Arthur J. Villasanta – Fourth Estate Contributor
Dearborn, MI, United States (4E) – The Volkswagen Group (the world’s largest car maker by sales) and the Ford Motor Company (the U.S.’ second largest car maker) are expected to cement their proposed alliance in early 2019.
Analysts said this move by two of the world’s leading motor vehicle makers is part of a new paradigm where car firms look for advantages in specific market segments like hybrid SUVs, pickup trucks or city cars instead of building one machine with universal appeal.
Then, there’s the undeniable shift towards electric cars and autonomous cars that makes it cheaper to partner with another firm instead of going it alone.
Ford and VW don’t want a merger but want to share costs by joining forces in markets and technologies where they face problems but don’t want to abandon. Ford faces huge difficulties making money from passenger cars in South America, China and Europe,markets whereVW is stronger.

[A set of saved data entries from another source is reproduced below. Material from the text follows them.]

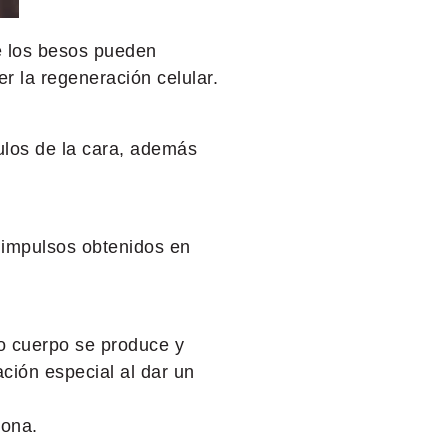
e los besos pueden
er la regeneración celular.
ulos de la cara, además
os impulsos obtenidos en
ro cuerpo se produce y
ción especial al dar un
sona.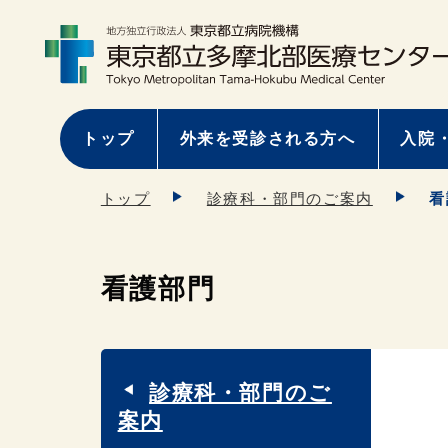
トップ
外来を受診される方へ
入院
トップ
診療科・部門のご案内
看
看護部門
診療科・部門のご
案内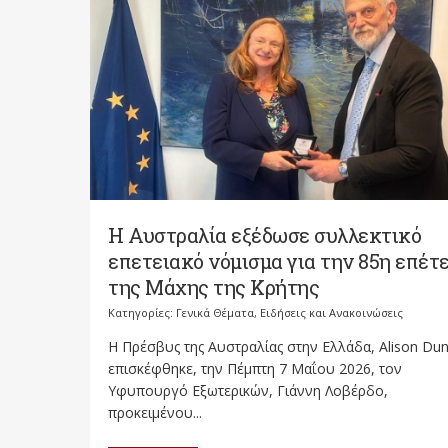
Η Αυστραλία εξέδωσε συλλεκτικό
επετειακό νόμισμα για την 85η επέτε
της Μάχης της Κρήτης
Κατηγορίες:
Γενικά Θέματα
,
Ειδήσεις και Ανακοινώσεις
H Πρέσβυς της Αυστραλίας στην Ελλάδα, Alison Dun
επισκέφθηκε, την Πέμπτη 7 Μαΐου 2026, τον
Υφυπουργό Εξωτερικών, Γιάννη Λοβέρδο,
προκειμένου...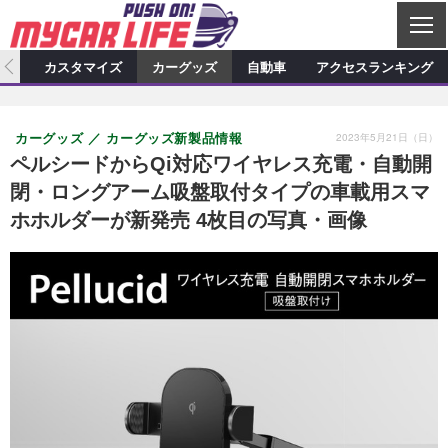
C
L
O
ィオ
カスタマイズ
カーグッズ
自動車
アクセスランキング
S
カーオーディオ
E
特集記事
新製品情報
カスタマイズ
2023年5月21日（日）
カーグッズ
カーグッズ新製品情報
プロショップ検索
ショップ訪問記
カスタマイズ特集記事
カスタマイズ新製品情報
カーグッズ
ペルシードからQi対応ワイヤレス充電・自動開
閉・ロングアーム吸盤取付タイプの車載用スマ
カーオーディオニュース
デモカー製作記
カスタマイズニュース
カーグッズ特集記事
カーグッズ新製品情報
自動車
ホホルダーが新発売 4枚目の写真・画像
その他
カーグッズニュース
ニュース
試乗記
アクセスランキング
スクープ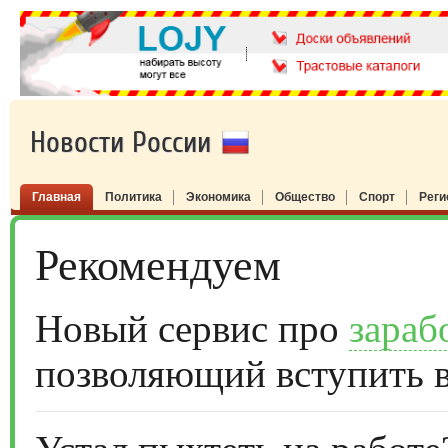
Новости России
Главная
Политика
Экономика
Общество
Спорт
Рег
Рекомендуем
Новый сервис про
зараб
позволяющий вступить 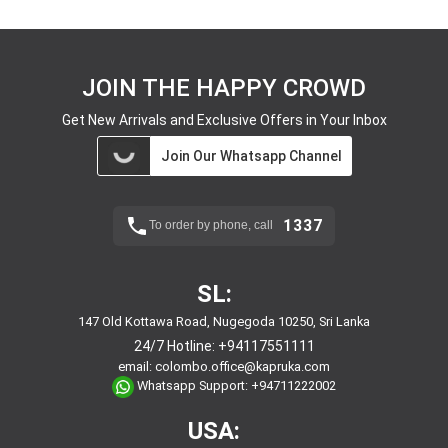
JOIN THE HAPPY CROWD
Get New Arrivals and Exclusive Offers in Your Inbox
Join Our Whatsapp Channel
1337
To order by phone, call
SL:
147 Old Kottawa Road, Nugegoda 10250, Sri Lanka
24/7 Hotline:
+94117551111
email:
colombo.office@kapruka.com
Whatsapp Support:
+94711222002
USA: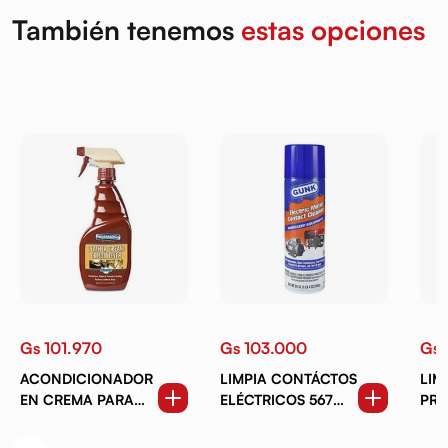
También tenemos
estas opciones
Gs 101.970
Gs 103.000
Gs 
ACONDICIONADOR
LIMPIA CONTÁCTOS
LIM
EN CREMA PARA
ELÉCTRICOS 567
PRO
CUERO 472 ML.
GRS. AER
SUP
INT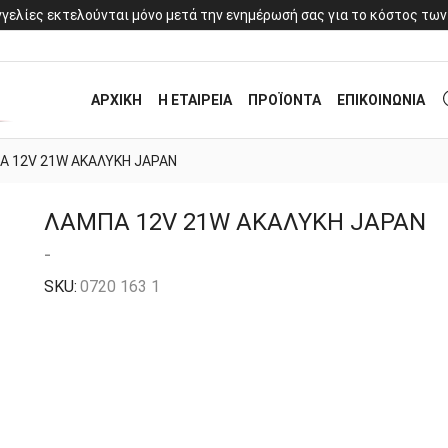
γελίες εκτελούνται μόνο μετά την ενημέρωσή σας για το κόστος των
ΑΡΧΙΚΗ
Η ΕΤΑΙΡΕΙΑ
ΠΡΟΪΟΝΤΑ
ΕΠΙΚΟΙΝΩΝΙΑ
Α 12V 21W ΑΚΑΛΥΚΗ JAPAN
ΛΑΜΠΑ 12V 21W ΑΚΑΛΥΚΗ JAPAN
-
SKU:
0720 163 1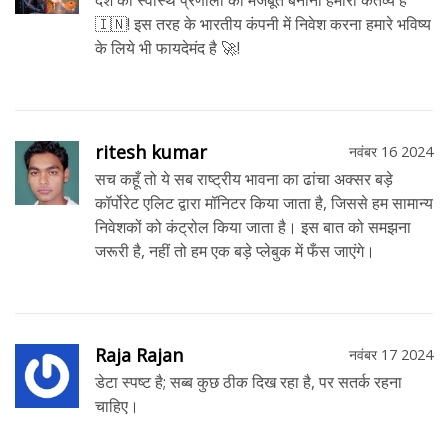
देश की स्वास्थ प्रणाली को मजबूत बनाना हमारा कर्तव्य है
🇮🇳! इस तरह के भारतीय कंपनी में निवेश करना हमारे भविष्य
के लिये भी फायदेमंद है 🚀!
ritesh kumar
नवंबर 16 2024
सच कहूँ तो ये सब राष्ट्रीय भावना का ढांचा अक्सर बड़े
कॉर्पोरेट एलिट द्वारा मॉनिटर किया जाता है, जिससे हम सामान्य
निवेशकों को कंट्रोल किया जाता है। इस बात को समझना
जरूरी है, नहीं तो हम एक बड़े प्लेबुक में फँस जाएंगे।
Raja Rajan
नवंबर 17 2024
डेटा स्पष्ट है; सब्ब कुछ ठीक दिख रहा है, पर सतर्क रहना
चाहिए।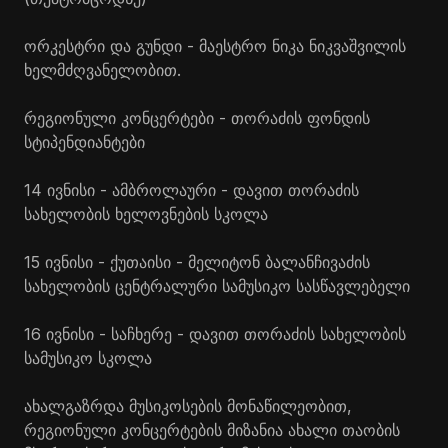
ორკესტრი და გუნდი - მაესტრო ნიკა
ნიკვაშვილის
ხელმძღვანელობით.
რეგიონული კონცერტები - თორაძის ფონდის
სტიპენდიანტები
14 ივნისი - ამბროლაური - დავით თორაძის
სახელობის ხელოვნების სკოლა
15 ივნისი - ქუთაისი - მელიტონ ბალანჩივაძის
სახელობის ცენტრალური სამუსიკო სასწავლებელი
16 ივნისი - საჩხერე - დავით თორაძის სახელობის
სამუსიკო სკოლა
ახალგაზრდა მუსიკოსების მონაწილეობით,
რეგიონული კონცერტების მიზანია ახალი თაობის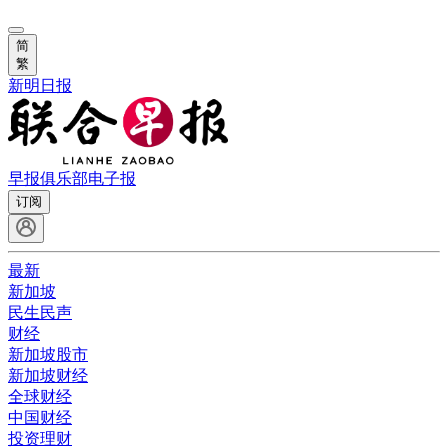
简
繁
新明日报
早报俱乐部
电子报
订阅
最新
新加坡
民生民声
财经
新加坡股市
新加坡财经
全球财经
中国财经
投资理财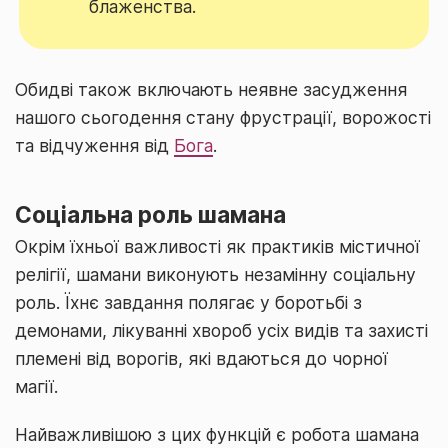
блаженства.
Обидві також включають неявне засудження
нашого сьогодення стану фрустрації, ворожості
та відчуження від
Бога
.
Соціальна роль шамана
Окрім їхньої важливості як практиків містичної
релігії, шамани виконують незамінну соціальну
роль. Їхнє завдання полягає у боротьбі з
демонами, лікуванні хвороб усіх видів та захисті
племені від ворогів, які вдаються до чорної
магії.
Найважливішою з цих функцій є робота шамана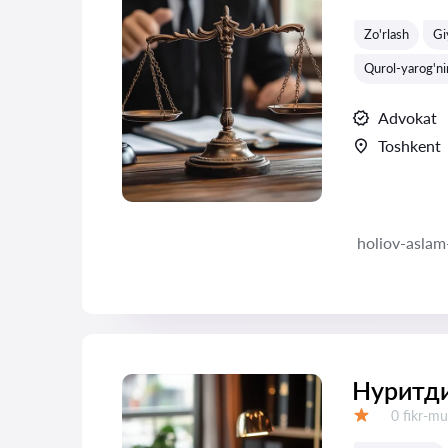
Baholash:
Zo'rlash
Gi
Qurol-yarog'ni
Advokat
Toshkent
holiov-asla
Нуритд
Fikrlar:
0 fikr-mu
Baholash: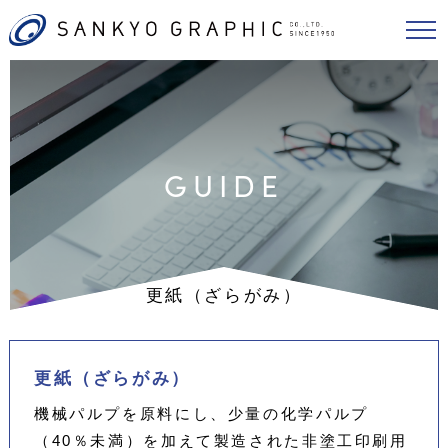
GUIDE
更紙（ざらがみ）
更紙（ざらがみ）
機械パルプを原料にし、少量の化学パルプ
（40％未満）を加えて製造された非塗工印刷用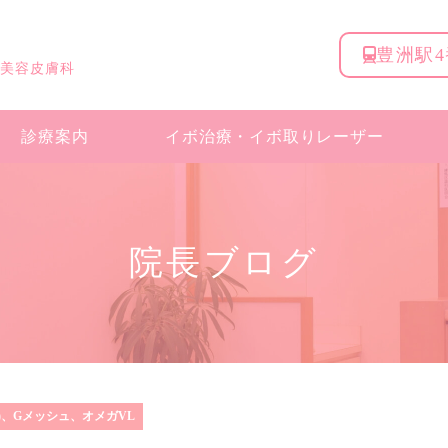
豊洲駅
 美容皮膚科
診療案内
イボ治療・
イボ取りレーザー
院長ブログ
)、Gメッシュ、オメガVL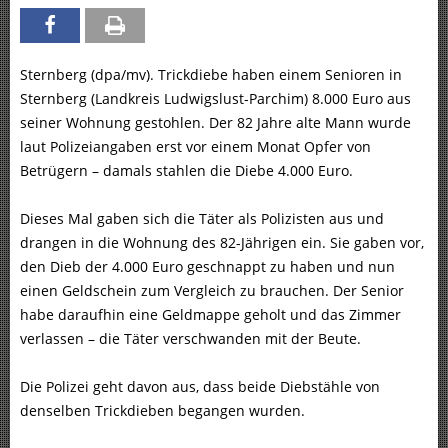
Sternberg (dpa/mv). Trickdiebe haben einem Senioren in
Sternberg (Landkreis Ludwigslust-Parchim) 8.000 Euro aus
seiner Wohnung gestohlen. Der 82 Jahre alte Mann wurde
laut Polizeiangaben erst vor einem Monat Opfer von
Betrügern – damals stahlen die Diebe 4.000 Euro.
Dieses Mal gaben sich die Täter als Polizisten aus und
drangen in die Wohnung des 82-Jährigen ein. Sie gaben vor,
den Dieb der 4.000 Euro geschnappt zu haben und nun
einen Geldschein zum Vergleich zu brauchen. Der Senior
habe daraufhin eine Geldmappe geholt und das Zimmer
verlassen – die Täter verschwanden mit der Beute.
Die Polizei geht davon aus, dass beide Diebstähle von
denselben Trickdieben begangen wurden.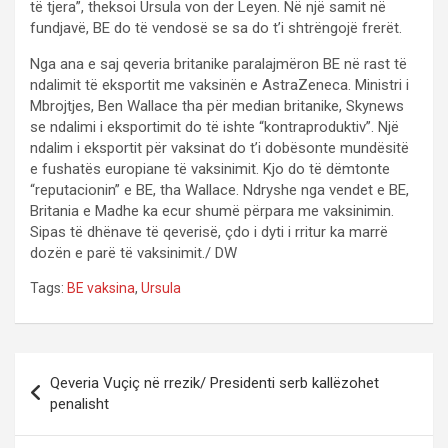
të tjera”, theksoi Ursula von der Leyen. Në një samit në
fundjavë, BE do të vendosë se sa do t’i shtrëngojë frerët.
Nga ana e saj qeveria britanike paralajmëron BE në rast të
ndalimit të eksportit me vaksinën e AstraZeneca. Ministri i
Mbrojtjes, Ben Wallace tha për median britanike, Skynews
se ndalimi i eksportimit do të ishte “kontraproduktiv”. Një
ndalim i eksportit për vaksinat do t’i dobësonte mundësitë
e fushatës europiane të vaksinimit. Kjo do të dëmtonte
“reputacionin” e BE, tha Wallace. Ndryshe nga vendet e BE,
Britania e Madhe ka ecur shumë përpara me vaksinimin.
Sipas të dhënave të qeverisë, çdo i dyti i rritur ka marrë
dozën e parë të vaksinimit./ DW
Tags:
BE vaksina
,
Ursula
P
Qeveria Vuçiç në rrezik/ Presidenti serb kallëzohet
o
penalisht
s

On the other hand, VW remains a niche player in the profitable U.S. pickup truck segment. It said in September it will stop producing its iconic Beetle to prepare itself to make mass-market electric cars.
Volkswagen also needs to slash the cost of developing new cars. It also needs to increase sales of zero-emission vehicles to some 30 percent of new car sales by 2030 to meet new European clean air rules.
VW now wants to sell an electric car for less than $22,836 to help wean customers away from gasoline-powered cars.
Tie-ups such as the one between VW and Ford point are part of a growing trend. Honda and General Motors have agreed to share development costs on autonomous vehicles. Toyota and Mazda plan to follow Mercedes-Benz and Nissan in sharing a factory to serve the NAFTA markets. Jaguar Land Rover are looking at alliances in the area of powertrains.
More than ever, economies of scale matter in architecture and powertrain. In theory, car firms can keep costs down through lower tooling costs, but this means a car has to be made in different places in the world, which means double-tooling.
Focused partnerships can work better than formal mergers, said analysts.